Module 1: Getting started with OneNote for Windows 10
So, the introduction tells us that OneNote is a way of “staying organised, quickly capturing ideas, and accessing information across devices”. It’s a digital notebook that seems to rely on Windows 10 - the intro video seems to assume that all participants are using that OS and steps through “how to use Windows”. The OS is different on my MacBook, so the introductory video doesn’t work well at the start, but it gets better once you start using the OneNote app.
Reflection
What aspects of organizing words does OneNote mimic? - It’s like a real notebook and helps you make little documents or pages of notes.
What are some ways you might organize your sections and pages? - into chapters or topics, maybe. Gather those into project notebooks.
What topics might be an easy place to start a notebook or section? - Course structure, syllabus, one note per week, maybe.
Module 2: Getting to know OneNote for Windows 10
OneNote is organised into pages, which can be organised in sections like the tabs in a FiloFax. It has a built-in full-text search function which I think is a very good thing for students to have - it’s one of the major reasons I turned from Learn to Moodle 3 years ago.
Items like text boxes in the pages of OneNote are drag-and-droppable, a bit like the Apple Pages app, and allow a great deal of flexibility over how the pages look. Each page is like “a digital canvas” that can accept media, images and ink (from a stylus), or embed things like YouTube videos. Items can be hyperlinked.
Audio or video feedback can be inserted into pages on the fly.
User help in the interface is available through the “lightbulb” icon, aka “Tell me”.
Reflection
What are the benefits of being able to start writing or typing anywhere on the page? - you can be creative with the flow and functionality of your resources and activities.
What are the benefits of being able to insert pictures and media anywhere on the page? - same again, creativity in making logical storyboards for learning.
Module 3: Getting the most out of OneNote for Windows 10
This module exemplified the use of digital ink, (re)organising materials and sharing work in a team using OneNote. A number of workarounds in the interface were also exercised in here, such as when you need to right-click, or use a non-obvious menu to perform aesthetic changes like page colour. There are neat functions built in for tablet users in particular, such as “ink to shape” and “ink to text” that convert your scruffy notes and scribbles into something somebody else can read. The glory of form over function!
Inserting video links will embed the video itself.

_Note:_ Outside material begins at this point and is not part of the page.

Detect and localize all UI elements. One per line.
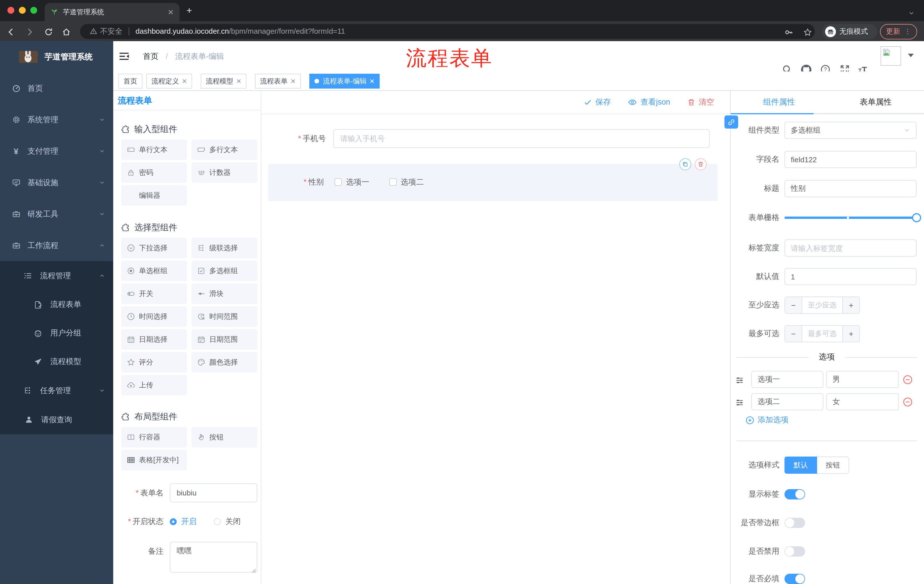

One very interesting feature is the researcher tool, which is used for pulling together web sources and their citations. I’m not sure it’s going to lead to good academic writing, but I’ll try it out to see how it works.
Reflection
How much time do teachers spend looking for files in old email threads? - none at all. Not this one, anyway, I’m better organised than that. I delete almost everything once I’ve detached the information I need.
How does OneNote’s organization save teachers time? - I’m not convinced it does, yet. I think that quick re-organisation of pages and sections is what is being referred to in this question.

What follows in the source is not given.